Modern deep learning systems are usually supervised at large scale.

Examples include:

| System | Supervised objective |
|---|---|
| ImageNet classifiers | Predict object category |
| Speech systems | Predict text transcription |
| Translation systems | Predict target sentence |
| Chat models | Predict next token |
| Recommendation systems | Predict user interaction |

Even many self-supervised systems eventually rely on supervised fine-tuning for downstream tasks.

Large language models are often trained in multiple supervised stages:

1. Self-supervised pretraining  
2. Supervised instruction tuning  
3. Preference optimization or reinforcement learning  

Thus supervised learning remains fundamental even in modern foundation model pipelines.

### Limitations of Supervised Learning

Supervised learning has several limitations.

First, labeled data is expensive. Human annotation may require domain experts, large budgets, and extensive quality control.

Second, supervised models may learn spurious correlations instead of causal structure.

Third, models assume that future data resembles training data.
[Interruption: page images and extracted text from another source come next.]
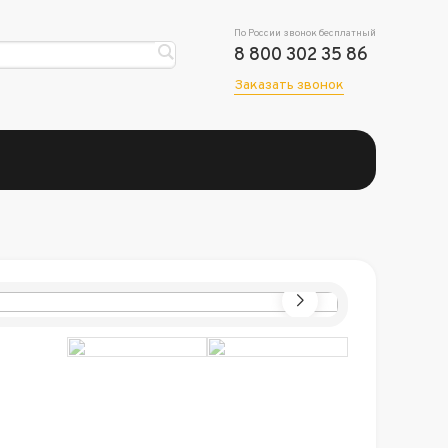
По России звонок бесплатный
8 800 302 35 86
Заказать звонок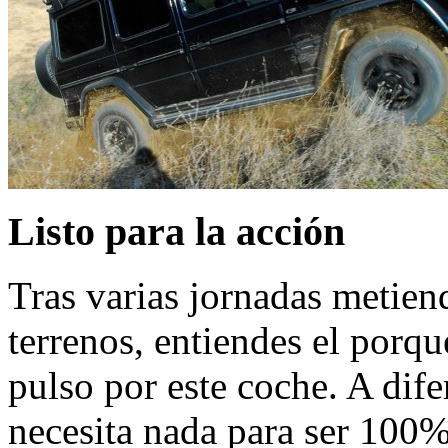
Listo para la acción
Tras varias jornadas metien
terrenos, entiendes el porq
pulso por este coche. A dif
necesita nada para ser 100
Distribution shift can severely reduce performance.

Fourth, labels themselves may be noisy, inconsistent, or biased.

Finally, supervised learning often struggles to learn from small datasets when models contain millions or billions of parameters.

These limitations motivated the development of self-supervised learning, transfer learning, few-shot learning, and reinforcement learning.

### Summary

Supervised learning learns a mapping from inputs to targets using labeled examples.

The model produces predictions, a loss function measures prediction error, and optimization algorithms update the model parameters to reduce this error.

Regression predicts continuous values. Classification predicts discrete categories. Training minimizes empirical risk over the dataset. The ultimate goal is generalization to unseen data.

Most practical deep learning systems, including modern foundation models, rely heavily on supervised learning objectives and supervised fine-tuning procedures.